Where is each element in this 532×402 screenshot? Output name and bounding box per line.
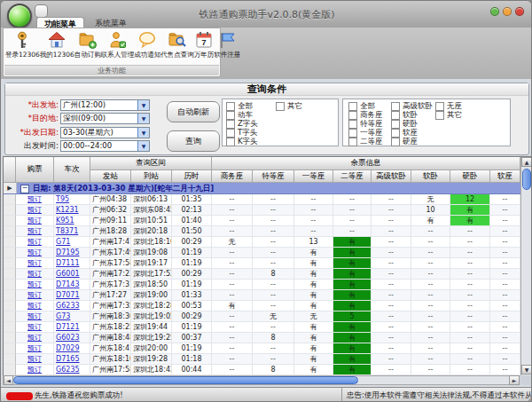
header-premier-seat[interactable]: 特等座 [253, 170, 294, 183]
header-train[interactable]: 车次 [54, 157, 90, 183]
book-link[interactable]: 预订 [27, 355, 42, 363]
header-book[interactable]: 购票 [16, 157, 54, 183]
book-link[interactable]: 预订 [27, 312, 42, 320]
seat-filter-1[interactable]: 商务座 [348, 111, 383, 119]
train-link[interactable]: K951 [56, 217, 74, 225]
header-second-class[interactable]: 二等座 [333, 170, 372, 183]
train-link[interactable]: D7143 [56, 280, 80, 288]
scroll-left-icon[interactable]: ◄ [4, 375, 13, 385]
train-link[interactable]: K1231 [56, 206, 79, 214]
train-link[interactable]: G71 [56, 238, 70, 246]
train-link[interactable]: D7111 [56, 259, 80, 267]
checkbox-icon[interactable] [348, 102, 357, 111]
train-filter-2[interactable]: Z字头 [226, 120, 258, 128]
train-filter-0[interactable]: 全部 [226, 102, 253, 110]
ribbon-button-flag[interactable]: 软件注册 [214, 29, 240, 59]
scroll-up-icon[interactable]: ▲ [521, 157, 532, 167]
close-button[interactable] [515, 7, 524, 16]
book-link[interactable]: 预订 [27, 302, 42, 310]
seat-filter-0[interactable]: 全部 [348, 102, 375, 110]
header-arr-station[interactable]: 到站 [131, 170, 172, 183]
scroll-right-icon[interactable]: ► [509, 375, 520, 385]
search-button[interactable]: 查询 [167, 130, 220, 152]
dropdown-arrow-icon[interactable]: ▼ [137, 114, 149, 123]
book-link[interactable]: 预订 [27, 366, 42, 374]
date-group-row[interactable]: ▶ − 日期: 第8天(2013-03-30 星期六)[蛇年二月十九日] [4, 183, 520, 194]
header-dep-station[interactable]: 发站 [90, 170, 131, 183]
collapse-icon[interactable]: − [20, 185, 29, 193]
train-link[interactable]: D7071 [56, 291, 80, 299]
ribbon-button-folder-add[interactable]: 自动订购 [74, 29, 101, 59]
ribbon-button-calendar[interactable]: 7万年历 [194, 29, 215, 59]
header-first-class[interactable]: 一等座 [294, 170, 333, 183]
seat-filter-4[interactable]: 二等座 [348, 138, 383, 146]
vertical-scroll-thumb[interactable] [522, 169, 531, 190]
seat-filter-5[interactable]: 高级软卧 [391, 102, 433, 110]
tab-system-menu[interactable]: 系统菜单 [88, 17, 134, 28]
train-link[interactable]: G6235 [56, 366, 80, 374]
checkbox-icon[interactable] [348, 120, 357, 129]
checkbox-icon[interactable] [348, 138, 357, 146]
dropdown-arrow-icon[interactable]: ▼ [137, 141, 149, 151]
checkbox-icon[interactable] [435, 102, 444, 111]
book-link[interactable]: 预订 [27, 291, 42, 299]
ribbon-button-speech-bubble[interactable]: 成功通知 [134, 29, 160, 59]
header-deluxe-sleeper[interactable]: 高级软卧 [372, 170, 411, 183]
horizontal-scroll-thumb[interactable] [13, 376, 358, 384]
seat-filter-11[interactable]: 其它 [435, 111, 462, 119]
checkbox-icon[interactable] [348, 129, 357, 138]
checkbox-icon[interactable] [226, 111, 235, 120]
book-link[interactable]: 预订 [27, 217, 42, 225]
ribbon-button-contact[interactable]: 联系人管理 [101, 29, 135, 59]
checkbox-icon[interactable] [226, 138, 235, 146]
checkbox-icon[interactable] [226, 129, 235, 138]
minimize-button[interactable] [490, 7, 499, 16]
book-link[interactable]: 预订 [27, 344, 42, 352]
train-filter-3[interactable]: T字头 [226, 130, 257, 138]
header-hard-sleeper[interactable]: 硬卧 [450, 170, 490, 183]
scroll-down-icon[interactable]: ▼ [521, 365, 532, 374]
header-soft-sleeper[interactable]: 软卧 [411, 170, 450, 183]
resize-grip-icon[interactable]: ◢ [526, 395, 532, 402]
train-filter-1[interactable]: 动车 [226, 111, 253, 119]
train-filter-4[interactable]: K字头 [226, 138, 258, 146]
checkbox-icon[interactable] [391, 138, 400, 146]
book-link[interactable]: 预订 [27, 227, 42, 235]
header-duration[interactable]: 历时 [172, 170, 212, 183]
horizontal-scrollbar[interactable]: ◄ ► [3, 375, 520, 385]
seat-filter-10[interactable]: 无座 [435, 102, 462, 110]
book-link[interactable]: 预订 [27, 238, 42, 246]
checkbox-icon[interactable] [391, 120, 400, 129]
seat-filter-2[interactable]: 特等座 [348, 120, 383, 128]
book-link[interactable]: 预订 [27, 270, 42, 278]
train-link[interactable]: D7029 [56, 344, 80, 352]
checkbox-icon[interactable] [435, 111, 444, 120]
checkbox-icon[interactable] [391, 129, 400, 138]
auto-refresh-button[interactable]: 自动刷新 [167, 101, 220, 122]
header-soft-seat[interactable]: 软座 [490, 170, 520, 183]
checkbox-icon[interactable] [226, 120, 235, 129]
checkbox-icon[interactable] [348, 111, 357, 120]
book-link[interactable]: 预订 [27, 248, 42, 256]
seat-filter-6[interactable]: 软卧 [391, 111, 418, 119]
train-link[interactable]: G6233 [56, 302, 80, 310]
train-link[interactable]: D7121 [56, 323, 80, 331]
seat-filter-9[interactable]: 硬座 [391, 138, 418, 146]
maximize-button[interactable] [503, 7, 512, 16]
departure-city-select[interactable]: 广州(12:00)▼ [60, 99, 150, 111]
train-link[interactable]: T95 [56, 195, 69, 203]
book-link[interactable]: 预订 [27, 195, 42, 203]
checkbox-icon[interactable] [391, 111, 400, 120]
train-link[interactable]: D7165 [56, 355, 80, 363]
train-link[interactable]: G6001 [56, 270, 80, 278]
ribbon-button-home[interactable]: 我的12306 [40, 29, 74, 59]
train-link[interactable]: G6023 [56, 334, 80, 342]
book-link[interactable]: 预订 [27, 323, 42, 331]
vertical-scrollbar[interactable]: ▲ ▼ [520, 157, 532, 375]
dropdown-arrow-icon[interactable]: ▼ [137, 100, 149, 110]
tab-function-menu[interactable]: 功能菜单 [36, 17, 84, 28]
train-link[interactable]: D7195 [56, 248, 80, 256]
book-link[interactable]: 预订 [27, 259, 42, 267]
ribbon-button-folder-search[interactable]: 代售点查询 [160, 29, 194, 59]
checkbox-icon[interactable] [391, 102, 400, 111]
-----
__Problem details__: For every record above, repeat the text exactly and omit any picture.

__Reply to the exercise__:
Where is each element in this 532×402 screenshot? Output name and bounding box per line.
header-premier-seat[interactable]: 特等座 [253, 170, 294, 183]
header-train[interactable]: 车次 [54, 157, 90, 183]
book-link[interactable]: 预订 [27, 355, 42, 363]
header-book[interactable]: 购票 [16, 157, 54, 183]
book-link[interactable]: 预订 [27, 312, 42, 320]
seat-filter-1[interactable]: 商务座 [348, 111, 383, 119]
train-link[interactable]: K951 [56, 217, 74, 225]
header-second-class[interactable]: 二等座 [333, 170, 372, 183]
train-link[interactable]: D7143 [56, 280, 80, 288]
scroll-left-icon[interactable]: ◄ [4, 375, 13, 385]
train-link[interactable]: K1231 [56, 206, 79, 214]
train-link[interactable]: G71 [56, 238, 70, 246]
train-link[interactable]: D7111 [56, 259, 80, 267]
checkbox-icon[interactable] [348, 102, 357, 111]
train-filter-2[interactable]: Z字头 [226, 120, 258, 128]
train-filter-0[interactable]: 全部 [226, 102, 253, 110]
ribbon-button-flag[interactable]: 软件注册 [214, 29, 240, 59]
scroll-up-icon[interactable]: ▲ [521, 157, 532, 167]
close-button[interactable] [515, 7, 524, 16]
book-link[interactable]: 预订 [27, 302, 42, 310]
seat-filter-0[interactable]: 全部 [348, 102, 375, 110]
header-arr-station[interactable]: 到站 [131, 170, 172, 183]
scroll-right-icon[interactable]: ► [509, 375, 520, 385]
search-button[interactable]: 查询 [167, 130, 220, 152]
dropdown-arrow-icon[interactable]: ▼ [137, 114, 149, 123]
book-link[interactable]: 预订 [27, 366, 42, 374]
date-group-row[interactable]: ▶ − 日期: 第8天(2013-03-30 星期六)[蛇年二月十九日] [4, 183, 520, 194]
header-dep-station[interactable]: 发站 [90, 170, 131, 183]
collapse-icon[interactable]: − [20, 185, 29, 193]
train-link[interactable]: D7071 [56, 291, 80, 299]
ribbon-button-folder-add[interactable]: 自动订购 [74, 29, 101, 59]
ribbon-button-calendar[interactable]: 7万年历 [194, 29, 215, 59]
header-first-class[interactable]: 一等座 [294, 170, 333, 183]
seat-filter-4[interactable]: 二等座 [348, 138, 383, 146]
vertical-scroll-thumb[interactable] [522, 169, 531, 190]
seat-filter-5[interactable]: 高级软卧 [391, 102, 433, 110]
tab-system-menu[interactable]: 系统菜单 [88, 17, 134, 28]
train-link[interactable]: G6235 [56, 366, 80, 374]
checkbox-icon[interactable] [348, 120, 357, 129]
checkbox-icon[interactable] [348, 138, 357, 146]
dropdown-arrow-icon[interactable]: ▼ [137, 141, 149, 151]
checkbox-icon[interactable] [435, 102, 444, 111]
book-link[interactable]: 预订 [27, 291, 42, 299]
ribbon-button-speech-bubble[interactable]: 成功通知 [134, 29, 160, 59]
header-deluxe-sleeper[interactable]: 高级软卧 [372, 170, 411, 183]
horizontal-scroll-thumb[interactable] [13, 376, 358, 384]
seat-filter-11[interactable]: 其它 [435, 111, 462, 119]
checkbox-icon[interactable] [348, 129, 357, 138]
checkbox-icon[interactable] [226, 111, 235, 120]
book-link[interactable]: 预订 [27, 217, 42, 225]
ribbon-button-contact[interactable]: 联系人管理 [101, 29, 135, 59]
checkbox-icon[interactable] [226, 138, 235, 146]
checkbox-icon[interactable] [226, 129, 235, 138]
minimize-button[interactable] [490, 7, 499, 16]
book-link[interactable]: 预订 [27, 344, 42, 352]
train-filter-3[interactable]: T字头 [226, 130, 257, 138]
header-hard-sleeper[interactable]: 硬卧 [450, 170, 490, 183]
scroll-down-icon[interactable]: ▼ [521, 365, 532, 374]
header-soft-sleeper[interactable]: 软卧 [411, 170, 450, 183]
resize-grip-icon[interactable]: ◢ [526, 395, 532, 402]
train-filter-1[interactable]: 动车 [226, 111, 253, 119]
train-filter-4[interactable]: K字头 [226, 138, 258, 146]
checkbox-icon[interactable] [391, 138, 400, 146]
book-link[interactable]: 预订 [27, 227, 42, 235]
header-duration[interactable]: 历时 [172, 170, 212, 183]
horizontal-scrollbar[interactable]: ◄ ► [3, 375, 520, 385]
seat-filter-10[interactable]: 无座 [435, 102, 462, 110]
book-link[interactable]: 预订 [27, 238, 42, 246]
checkbox-icon[interactable] [391, 120, 400, 129]
seat-filter-2[interactable]: 特等座 [348, 120, 383, 128]
book-link[interactable]: 预订 [27, 270, 42, 278]
train-link[interactable]: D7029 [56, 344, 80, 352]
checkbox-icon[interactable] [435, 111, 444, 120]
checkbox-icon[interactable] [391, 129, 400, 138]
auto-refresh-button[interactable]: 自动刷新 [167, 101, 220, 122]
header-soft-seat[interactable]: 软座 [490, 170, 520, 183]
checkbox-icon[interactable] [226, 120, 235, 129]
checkbox-icon[interactable] [348, 111, 357, 120]
book-link[interactable]: 预订 [27, 248, 42, 256]
seat-filter-6[interactable]: 软卧 [391, 111, 418, 119]
train-link[interactable]: G6233 [56, 302, 80, 310]
train-link[interactable]: D7121 [56, 323, 80, 331]
seat-filter-9[interactable]: 硬座 [391, 138, 418, 146]
maximize-button[interactable] [503, 7, 512, 16]
departure-city-select[interactable]: 广州(12:00)▼ [60, 99, 150, 111]
train-link[interactable]: T95 [56, 195, 69, 203]
book-link[interactable]: 预订 [27, 195, 42, 203]
checkbox-icon[interactable] [391, 111, 400, 120]
train-link[interactable]: D7165 [56, 355, 80, 363]
train-link[interactable]: G6001 [56, 270, 80, 278]
ribbon-button-home[interactable]: 我的12306 [40, 29, 74, 59]
train-link[interactable]: G6023 [56, 334, 80, 342]
book-link[interactable]: 预订 [27, 323, 42, 331]
vertical-scrollbar[interactable]: ▲ ▼ [520, 157, 532, 375]
dropdown-arrow-icon[interactable]: ▼ [137, 100, 149, 110]
tab-function-menu[interactable]: 功能菜单 [36, 17, 84, 28]
train-link[interactable]: D7195 [56, 248, 80, 256]
book-link[interactable]: 预订 [27, 259, 42, 267]
ribbon-button-folder-search[interactable]: 代售点查询 [160, 29, 194, 59]
checkbox-icon[interactable] [391, 102, 400, 111]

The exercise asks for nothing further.